Fort Donelson protected the crucial Cumberland River and, indirectly, the manufacturing city of Nashville and Confederate control of Middle Tennessee. It was the companion to Fort Henry on the nearby Tennessee River, which, on February 6, 1862, was captured by Union Army Brigadier General Ulysses S. Grant and river gunboats. Floyd was not an appropriate choice to defend such a vital point, having political influence, but virtually no military experience. General Johnston had other experienced, more senior, generals (P.G.T. Beauregard and William J. Hardee) available and made a serious error in selecting Floyd. Floyd had little military influence on the Battle of Fort Donelson itself, deferring to his more experienced subordinates, Brigidier Generals Gideon J. Pillow and Simon Bolivar Buckner. As the Union forces surrounded the fort and the town of Dover, the Confederates launched an assault on February 15 in an attempt to open an escape route. Although successful at first, indecision on General Pillow's part left the Confederates in their trenches, facing growing reinforcements for Grant.

General Floyd, the commanding officer, who was a man of talent enough for any civil position was no soldier, and possibly, did not possess the elements of one. He was further unfitted for command for the reason that his conscience must have troubled him and made him afraid. As Secretary of War, he had taken a solemn oath to maintain the Constitution of the United States and uphold the same against all enemies. He had betrayed that trust.

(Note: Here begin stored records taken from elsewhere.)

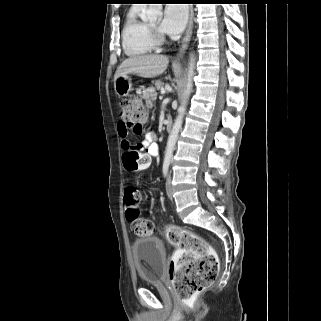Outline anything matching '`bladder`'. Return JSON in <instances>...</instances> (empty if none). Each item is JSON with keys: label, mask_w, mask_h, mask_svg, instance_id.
Wrapping results in <instances>:
<instances>
[{"label": "bladder", "mask_w": 321, "mask_h": 321, "mask_svg": "<svg viewBox=\"0 0 321 321\" xmlns=\"http://www.w3.org/2000/svg\"><path fill=\"white\" fill-rule=\"evenodd\" d=\"M132 253L137 273L142 282L160 283L164 276L166 251L156 237H142L132 243Z\"/></svg>", "instance_id": "bladder-1"}]
</instances>
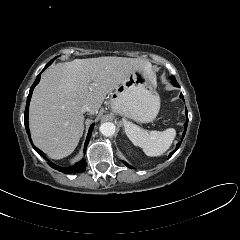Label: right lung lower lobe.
I'll return each instance as SVG.
<instances>
[{
    "mask_svg": "<svg viewBox=\"0 0 240 240\" xmlns=\"http://www.w3.org/2000/svg\"><path fill=\"white\" fill-rule=\"evenodd\" d=\"M54 60V59H53ZM50 61L43 70H45L52 62ZM42 73V72H41ZM40 73V74H41ZM40 74L37 76L35 82L33 83L31 89H30V92H29V95H28V98H27V104H26V109H25V119H24V122H25V128H26V131L29 135V127H28V112H29V103H30V99H31V95H32V92H33V89L34 87L38 84V82L40 81ZM94 128V124L91 125V127L89 128V132H88V135H87V138H86V142H85V145H84V153L86 152V148H87V145H88V142L90 140V136H91V133H92V130ZM33 148L43 157L47 160V158L45 157L44 153L39 150L38 148H36L33 144H32ZM49 161V160H48ZM49 165L52 167V168H55L57 169L58 171H61L62 173H65V174H71V173H79V172H84L85 171V168H86V162L85 160L83 159L82 161L76 163L74 166L72 167H69V168H64V167H60V166H57L55 165L54 163L50 162L49 161Z\"/></svg>",
    "mask_w": 240,
    "mask_h": 240,
    "instance_id": "right-lung-lower-lobe-1",
    "label": "right lung lower lobe"
}]
</instances>
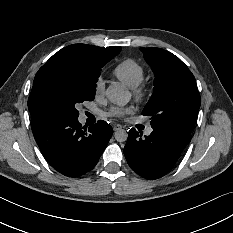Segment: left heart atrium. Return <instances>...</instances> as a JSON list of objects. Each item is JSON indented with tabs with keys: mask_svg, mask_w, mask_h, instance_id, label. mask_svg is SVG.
Masks as SVG:
<instances>
[{
	"mask_svg": "<svg viewBox=\"0 0 233 233\" xmlns=\"http://www.w3.org/2000/svg\"><path fill=\"white\" fill-rule=\"evenodd\" d=\"M129 112H130V109H120V110H114L112 114L115 116H123Z\"/></svg>",
	"mask_w": 233,
	"mask_h": 233,
	"instance_id": "obj_1",
	"label": "left heart atrium"
}]
</instances>
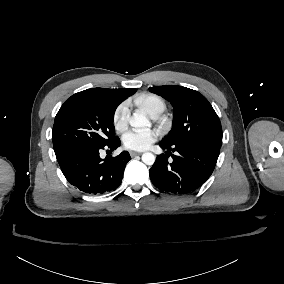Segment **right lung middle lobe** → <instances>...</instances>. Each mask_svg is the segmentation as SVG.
I'll use <instances>...</instances> for the list:
<instances>
[{"label":"right lung middle lobe","mask_w":284,"mask_h":284,"mask_svg":"<svg viewBox=\"0 0 284 284\" xmlns=\"http://www.w3.org/2000/svg\"><path fill=\"white\" fill-rule=\"evenodd\" d=\"M116 107L88 89L68 98L54 121L52 140L55 154L78 146H104L115 140L113 120Z\"/></svg>","instance_id":"dd1d6c3e"}]
</instances>
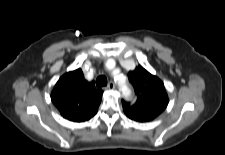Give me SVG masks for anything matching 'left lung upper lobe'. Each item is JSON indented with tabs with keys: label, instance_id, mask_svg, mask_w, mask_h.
<instances>
[{
	"label": "left lung upper lobe",
	"instance_id": "left-lung-upper-lobe-1",
	"mask_svg": "<svg viewBox=\"0 0 225 155\" xmlns=\"http://www.w3.org/2000/svg\"><path fill=\"white\" fill-rule=\"evenodd\" d=\"M128 78L135 89V103L122 101L127 117L138 122H148L159 116L168 105V96L162 81L141 65L128 73Z\"/></svg>",
	"mask_w": 225,
	"mask_h": 155
}]
</instances>
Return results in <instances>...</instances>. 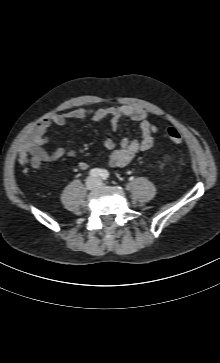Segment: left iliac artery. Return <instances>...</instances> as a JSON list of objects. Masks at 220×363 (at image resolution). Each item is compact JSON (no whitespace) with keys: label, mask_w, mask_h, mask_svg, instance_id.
Instances as JSON below:
<instances>
[{"label":"left iliac artery","mask_w":220,"mask_h":363,"mask_svg":"<svg viewBox=\"0 0 220 363\" xmlns=\"http://www.w3.org/2000/svg\"><path fill=\"white\" fill-rule=\"evenodd\" d=\"M101 178L103 180H107L109 178V172L107 170H102V172H101Z\"/></svg>","instance_id":"obj_1"}]
</instances>
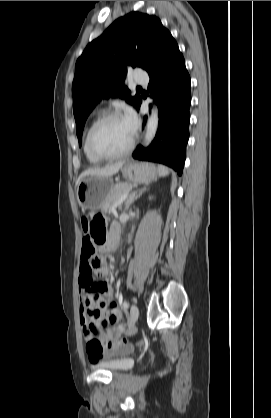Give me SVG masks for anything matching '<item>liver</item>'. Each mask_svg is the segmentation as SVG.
<instances>
[{"label": "liver", "mask_w": 271, "mask_h": 418, "mask_svg": "<svg viewBox=\"0 0 271 418\" xmlns=\"http://www.w3.org/2000/svg\"><path fill=\"white\" fill-rule=\"evenodd\" d=\"M124 165V162H117L111 165H107L103 168H89L86 169L85 171H83L78 180H77V185L80 183V181L87 177V176H103V177H112L113 175H115Z\"/></svg>", "instance_id": "1"}]
</instances>
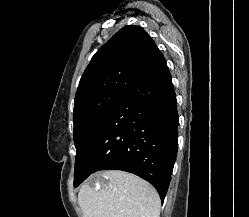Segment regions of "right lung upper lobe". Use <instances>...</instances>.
Listing matches in <instances>:
<instances>
[{"label": "right lung upper lobe", "mask_w": 249, "mask_h": 217, "mask_svg": "<svg viewBox=\"0 0 249 217\" xmlns=\"http://www.w3.org/2000/svg\"><path fill=\"white\" fill-rule=\"evenodd\" d=\"M163 58L142 27H123L92 57L80 79L74 107L107 92L127 93Z\"/></svg>", "instance_id": "cb5924a9"}]
</instances>
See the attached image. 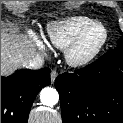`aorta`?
Segmentation results:
<instances>
[{
	"label": "aorta",
	"mask_w": 123,
	"mask_h": 123,
	"mask_svg": "<svg viewBox=\"0 0 123 123\" xmlns=\"http://www.w3.org/2000/svg\"><path fill=\"white\" fill-rule=\"evenodd\" d=\"M40 100L43 105L53 106L59 100V94L56 89L45 87L40 92Z\"/></svg>",
	"instance_id": "762f6f07"
}]
</instances>
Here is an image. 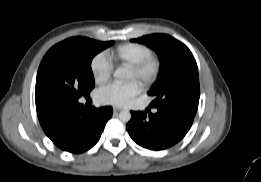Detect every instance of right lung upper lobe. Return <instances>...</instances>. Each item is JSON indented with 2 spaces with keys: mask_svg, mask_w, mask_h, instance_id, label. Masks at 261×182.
<instances>
[{
  "mask_svg": "<svg viewBox=\"0 0 261 182\" xmlns=\"http://www.w3.org/2000/svg\"><path fill=\"white\" fill-rule=\"evenodd\" d=\"M43 106H40V105H36V109L38 110V109H40V108H42Z\"/></svg>",
  "mask_w": 261,
  "mask_h": 182,
  "instance_id": "right-lung-upper-lobe-1",
  "label": "right lung upper lobe"
}]
</instances>
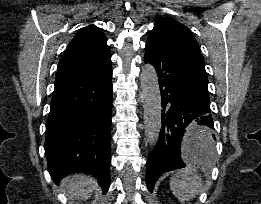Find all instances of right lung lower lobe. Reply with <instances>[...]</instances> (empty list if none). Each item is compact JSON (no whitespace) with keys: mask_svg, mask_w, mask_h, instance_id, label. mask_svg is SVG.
I'll list each match as a JSON object with an SVG mask.
<instances>
[{"mask_svg":"<svg viewBox=\"0 0 261 204\" xmlns=\"http://www.w3.org/2000/svg\"><path fill=\"white\" fill-rule=\"evenodd\" d=\"M111 60L89 72L55 80L46 122L45 154L55 183L76 172L110 184Z\"/></svg>","mask_w":261,"mask_h":204,"instance_id":"obj_1","label":"right lung lower lobe"}]
</instances>
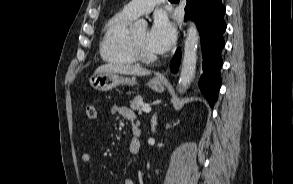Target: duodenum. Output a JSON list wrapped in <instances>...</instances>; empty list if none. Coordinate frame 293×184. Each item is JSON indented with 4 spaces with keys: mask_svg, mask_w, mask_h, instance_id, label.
<instances>
[{
    "mask_svg": "<svg viewBox=\"0 0 293 184\" xmlns=\"http://www.w3.org/2000/svg\"><path fill=\"white\" fill-rule=\"evenodd\" d=\"M135 134L136 136H139V130L138 129H135ZM140 148V141L139 139L136 137L135 138V150L138 151Z\"/></svg>",
    "mask_w": 293,
    "mask_h": 184,
    "instance_id": "obj_1",
    "label": "duodenum"
}]
</instances>
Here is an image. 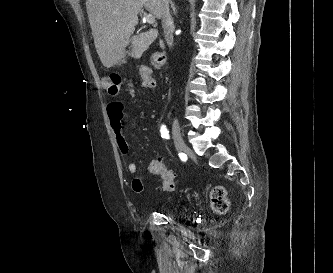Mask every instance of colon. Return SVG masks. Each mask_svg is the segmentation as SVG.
<instances>
[{
  "instance_id": "5ec220e1",
  "label": "colon",
  "mask_w": 333,
  "mask_h": 273,
  "mask_svg": "<svg viewBox=\"0 0 333 273\" xmlns=\"http://www.w3.org/2000/svg\"><path fill=\"white\" fill-rule=\"evenodd\" d=\"M166 62L165 54L155 51L151 55V64L156 69L164 67ZM103 87L110 95H117L122 91L132 92L131 86H125L119 74L113 73L105 77L102 81ZM147 170L150 175L158 179L159 187L163 191H172L174 189V175L161 160L153 159L148 162ZM211 203L215 211L224 213L228 210V200L223 187H215L211 192Z\"/></svg>"
}]
</instances>
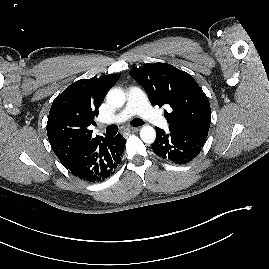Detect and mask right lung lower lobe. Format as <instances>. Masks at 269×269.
<instances>
[{
    "mask_svg": "<svg viewBox=\"0 0 269 269\" xmlns=\"http://www.w3.org/2000/svg\"><path fill=\"white\" fill-rule=\"evenodd\" d=\"M126 140L117 134L87 146L63 166L84 181L91 183L103 181L115 172L121 161Z\"/></svg>",
    "mask_w": 269,
    "mask_h": 269,
    "instance_id": "1",
    "label": "right lung lower lobe"
}]
</instances>
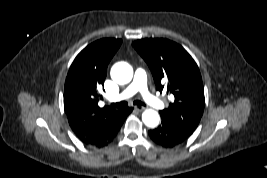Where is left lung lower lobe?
I'll return each mask as SVG.
<instances>
[{"label": "left lung lower lobe", "mask_w": 267, "mask_h": 178, "mask_svg": "<svg viewBox=\"0 0 267 178\" xmlns=\"http://www.w3.org/2000/svg\"><path fill=\"white\" fill-rule=\"evenodd\" d=\"M150 138L158 145L171 148L183 143L189 135L183 133L173 122L162 119V124L148 131Z\"/></svg>", "instance_id": "left-lung-lower-lobe-1"}]
</instances>
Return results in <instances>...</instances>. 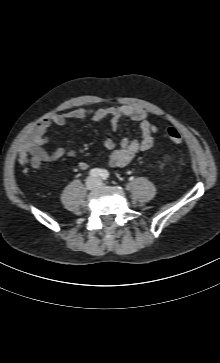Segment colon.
<instances>
[{
    "label": "colon",
    "instance_id": "obj_1",
    "mask_svg": "<svg viewBox=\"0 0 220 363\" xmlns=\"http://www.w3.org/2000/svg\"><path fill=\"white\" fill-rule=\"evenodd\" d=\"M166 135L168 140L173 144H180L183 141L182 134L175 128H169Z\"/></svg>",
    "mask_w": 220,
    "mask_h": 363
}]
</instances>
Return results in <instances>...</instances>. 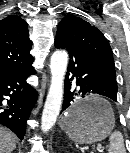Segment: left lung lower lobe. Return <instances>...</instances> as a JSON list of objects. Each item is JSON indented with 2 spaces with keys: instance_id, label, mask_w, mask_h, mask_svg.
Listing matches in <instances>:
<instances>
[{
  "instance_id": "0a47b994",
  "label": "left lung lower lobe",
  "mask_w": 130,
  "mask_h": 153,
  "mask_svg": "<svg viewBox=\"0 0 130 153\" xmlns=\"http://www.w3.org/2000/svg\"><path fill=\"white\" fill-rule=\"evenodd\" d=\"M55 47L66 49L70 55L62 111L68 108L74 96L79 94L81 96L99 94L117 101V85L101 65L87 55L80 54L63 39L55 38ZM73 80L80 86L78 93L70 91Z\"/></svg>"
}]
</instances>
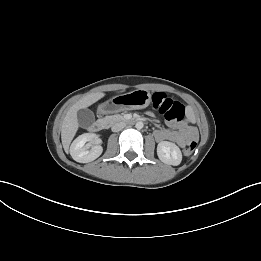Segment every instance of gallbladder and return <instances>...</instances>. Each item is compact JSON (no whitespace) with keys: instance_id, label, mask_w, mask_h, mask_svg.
<instances>
[{"instance_id":"obj_1","label":"gallbladder","mask_w":261,"mask_h":261,"mask_svg":"<svg viewBox=\"0 0 261 261\" xmlns=\"http://www.w3.org/2000/svg\"><path fill=\"white\" fill-rule=\"evenodd\" d=\"M77 118L79 125L83 128L92 126L95 121L94 113L87 108L80 109L77 112Z\"/></svg>"}]
</instances>
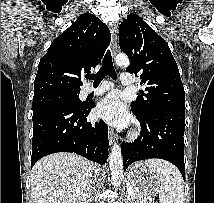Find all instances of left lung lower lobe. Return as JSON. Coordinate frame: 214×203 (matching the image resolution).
Here are the masks:
<instances>
[{
    "label": "left lung lower lobe",
    "mask_w": 214,
    "mask_h": 203,
    "mask_svg": "<svg viewBox=\"0 0 214 203\" xmlns=\"http://www.w3.org/2000/svg\"><path fill=\"white\" fill-rule=\"evenodd\" d=\"M134 114L142 131L134 142L122 143L124 170L135 161L159 158L173 163L185 180V110L163 108L146 116Z\"/></svg>",
    "instance_id": "left-lung-lower-lobe-1"
}]
</instances>
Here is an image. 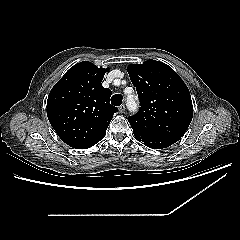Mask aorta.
I'll return each mask as SVG.
<instances>
[{"label": "aorta", "instance_id": "1", "mask_svg": "<svg viewBox=\"0 0 240 240\" xmlns=\"http://www.w3.org/2000/svg\"><path fill=\"white\" fill-rule=\"evenodd\" d=\"M127 103H128V106H129L131 109H135L136 103H135V101H134V99H133L132 97H129V98H128Z\"/></svg>", "mask_w": 240, "mask_h": 240}]
</instances>
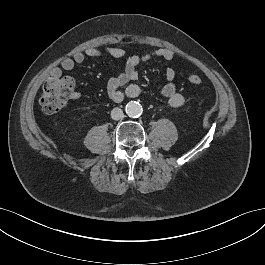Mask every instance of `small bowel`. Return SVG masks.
I'll use <instances>...</instances> for the list:
<instances>
[{
  "label": "small bowel",
  "instance_id": "1",
  "mask_svg": "<svg viewBox=\"0 0 265 265\" xmlns=\"http://www.w3.org/2000/svg\"><path fill=\"white\" fill-rule=\"evenodd\" d=\"M104 56L125 58L126 60L124 69L118 75L112 77L107 84V94L109 99L114 102H121L125 96L136 97L140 94L141 89L136 84L128 85L125 91L120 89L122 86L138 79V67L140 64L148 62L154 58L169 61L173 59L174 53L167 48H158L143 55L128 56L124 50L117 47H88L84 51L75 52L71 57L64 58L61 61L60 67L53 68L50 74L52 76H61L63 71H71L77 64L82 63L86 57L100 58ZM165 79L166 83L161 89L162 96L167 100L171 107L178 108L182 106L184 103V96L177 91L175 84V69L171 67L167 68Z\"/></svg>",
  "mask_w": 265,
  "mask_h": 265
}]
</instances>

Personal Memoirs of Ulysses S. Grant

Early in the morning of February 16, at a council of war, the generals and field officers decided to surrender their army. Floyd, concerned that he would be arrested for treason if captured by the Union Army, turned his command over to Pillow, who immediately turned it over to Buckner. Colonel N. B. Forest and his entire Tennessee Cavalry Regiment escaped. Pillow escaped on a small boat across the Cumberland and the next morning Floyd escaped by steamboat with the 20th Mississippi Regiment, the 51st, 56th, 36th, and 50th Virginia regiments, and two Virginia batteries from his old Virginia command, just before Buckner surrendered to Grant, one of the great strategic defeats of the Civil War. A short time before daylight the two steamboats arrived. Without loss of time the general (Floyd) hastened to the river, embarked with his Virginians, and at an early hour cast loose from the shore, and in good time, and safely, he reached Nashville. He never satisfactorily explained upon what principles he appropriated all the transportation on to the use of his particular command". Floyd was relieved of his command by Confederate President Jefferson Davis, without a court of inquiry, on March 11, 1862. He resumed his commission as a major general of Virginia Militia, but his health soon failed and he died a year later at Abingdon, Virginia, where he is buried in Sinking Spring Cemetery.